Open sgirardin opened this issue 4 years ago • 2 comments

Hi @onclave,

I've got a question on how you generate the Pareto front diagram. It seems the last child generation is used to generate the Pareto Front diagram. But as I understand it, the Pareto front should be composed of "optimal" solutions that dominate all the others on at least one axis. (This video explains well how I see it: https://www.youtube.com/watch?v=SL-u_7hIqjA&).

Is there an option that I didn't see? Did you understand it differently? Thanks for your answer. Simon

sgirardin avatar Jun 06 '20 06:06 sgirardin

@sgirardin

Yes, the last child population is taken as the Pareto Front here. Since each population is a collection of probable solution set, being optimized at each generation, it is intuitive that the child population of the last generation should contain the most optimized collection of solution sets along with other solution sets.

Now, what is different in this package is that the NSGA2.run() method returns you the last child population. Since choosing the optimal solution set from the list of solution sets is always problem dependent, the package leaves it up to you to choose which solution set is best for you from the last child population. If the last child population has, say, 100 solution sets, the NSGA2.run() method shall return you this population and leave it up to you to choose your required solution set (aka. Chromosome) from here.

About the plotting; by default what this package really does is take the last child population and consider each solution to be part of the Pareto Front and plots it for you.
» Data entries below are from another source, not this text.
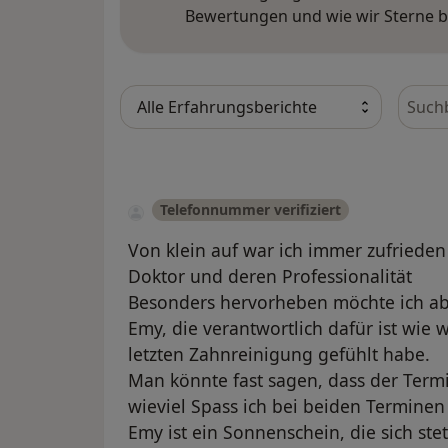
Bewertungen und wie wir Sterne 
Bewer
Telefonnummer verifiziert
Von klein auf war ich immer zufriede
Doktor und deren Professionalität
Besonders hervorheben möchte ich abe
Emy, die verantwortlich dafür ist wie 
letzten Zahnreinigung gefühlt habe.
Man könnte fast sagen, dass der Term
wieviel Spass ich bei beiden Terminen 
Emy ist ein Sonnenschein, die sich ste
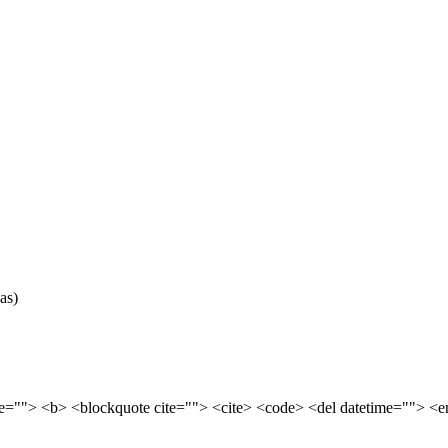
as)
tle=""> <b> <blockquote cite=""> <cite> <code> <del datetime=""> <e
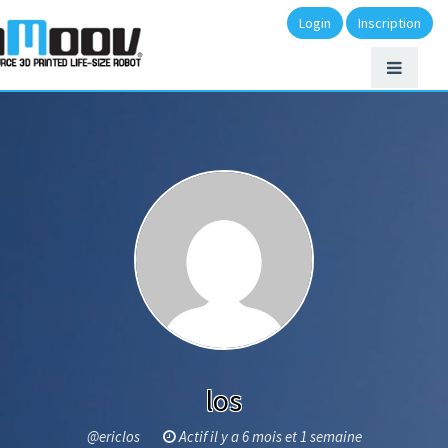
Login
Inscription
los
@ericlos
Actif il y a 6 mois et 1 semaine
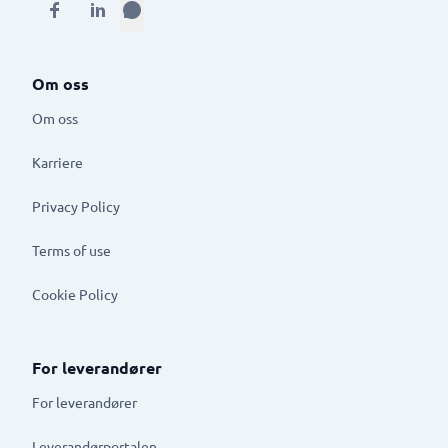
Om oss
Om oss
Karriere
Privacy Policy
Terms of use
Cookie Policy
For leverandører
For leverandører
Leverandørportalen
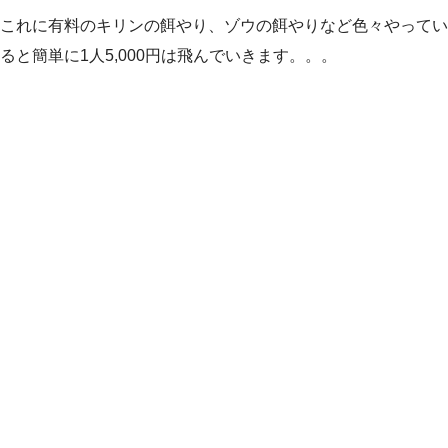
これに有料のキリンの餌やり、ゾウの餌やりなど色々やってい
ると簡単に1人5,000円は飛んでいきます。。。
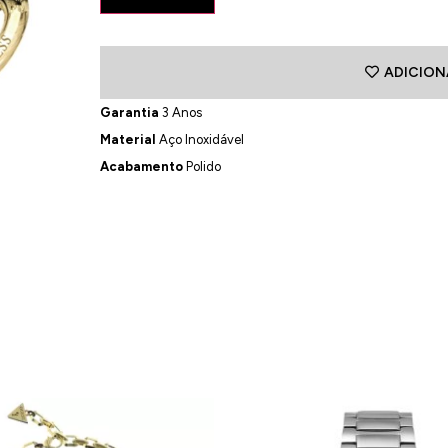
ADICION
Garantia
3 Anos
Material
Aço Inoxidável
Acabamento
Polido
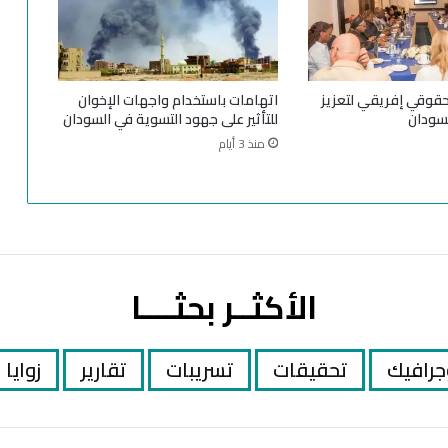
ق
ة
ك
و
حقوقي إفريقي لتعزيز
اتهامات باستخدام واجهات الإخوان
ا
سودان
للتأثير على جهود التسوية في السودان
ر
منذ 3 أيام
ث
إ
ن
س
ا
ن
ي
الأكثــر بحثــــا
ة
"
جرافيك
تحقيقات
تسريبات
تقارير
زوايا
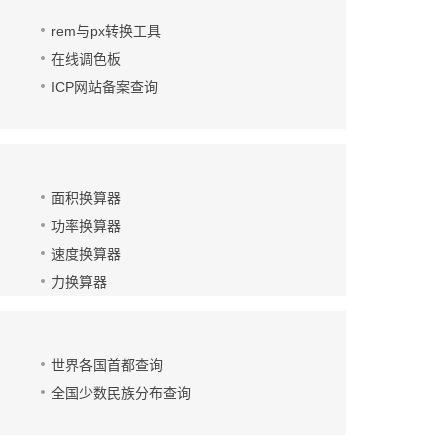
rem与px转换工具
在线调色板
ICP网站备案查询
面积换算器
功率换算器
速度换算器
力换算器
世界各国首都查询
全国少数民族分布查询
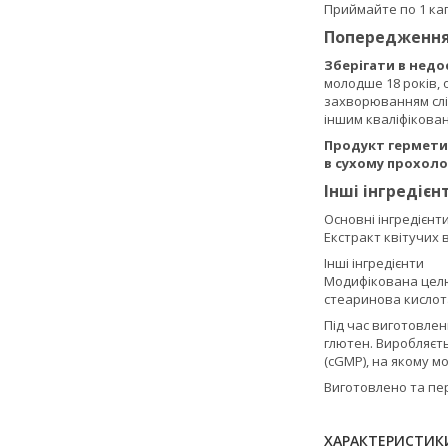
Приймайте по 1 ка
Попередженн
Зберігати в недо
молодше 18 років, 
захворюванням слі
іншим кваліфікова
Продукт герметич
в сухому прохоло
Інші інгредієн
Основні інгредієнт
Екстракт квітучих 
Інші інгредієнти
Модифікована целюл
стеаринова кислот
Під час виготовлен
глютен. Виробляєть
(cGMP), на якому м
Виготовлено та пере
ХАРАКТЕРИСТИК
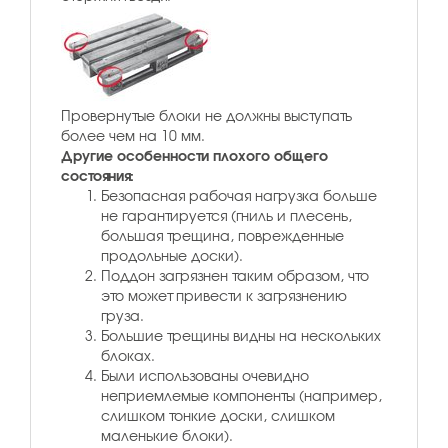
Провернутые блоки не должны выступать
более чем на 10 мм.
Другие особенности плохого общего
состояния:
Безопасная рабочая нагрузка больше
не гарантируется (гниль и плесень,
большая трещина, поврежденные
продольные доски).
Поддон загрязнен таким образом, что
это может привести к загрязнению
груза.
Большие трещины видны на нескольких
блоках.
Были использованы очевидно
неприемлемые компоненты (например,
слишком тонкие доски, слишком
маленькие блоки).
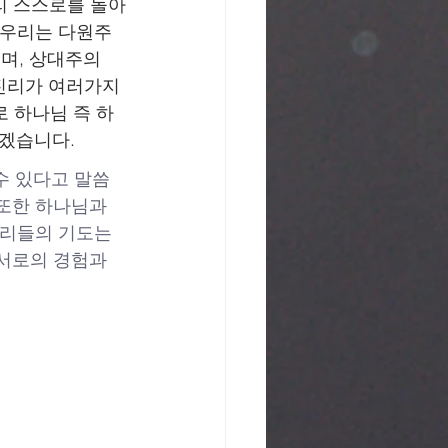
우리 스스로를 돌아
 우리는 다원주
있으며, 상대주의 
. 진리가 여러가지
로 하나님 즉 하
좋겠습니다.
수 있다고 말씀
 또한 하나님과
우리들의 기도는 
서로의 경험과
This is just left as a PoC and I have really not given much thought into it since this part is really problem dependent. What you can do from here is take the last child population, extract all the rank 1 solutions (maybe? or something else) and consider them to be the Pareto Front.

To create a graph plot out of this, you can use the Reporter.plot2DPopulation(Population population, String key, List<AbstractObjectiveFunction> objectives) method. Create a new population by passing it a list of Chromosomes with rank 1, pass this population, a unique key identifier and your list of objectives to plot2DPopulation() and it'd provide you with your required graph plot.

One more thing to note here, since you linked the YouTube video, kindly note that, in that video, the domination logic has been used for objectives as minimization function, meaning the objectives there has been minimized.

A(x1|y1) dominates B(x2|y2) when: (x1 <= x2 and y1 <= y2) and (x1 < x2 or y1 < y2)

But in my package, I've considered objective maximization, hence the opposite of the above. So whenever you are defining objectives, consider objective maximization.

onclave avatar Jun 07 '20 07:06 onclave

Hey. I know I'm a few years late, but OP is right.

It's a relatively simple fix to plot only pareto optimal points. Just take only rank 1 chromosomes.

To make the line plot behave correctly, sort descending on the Y axis and ascending on the X axis.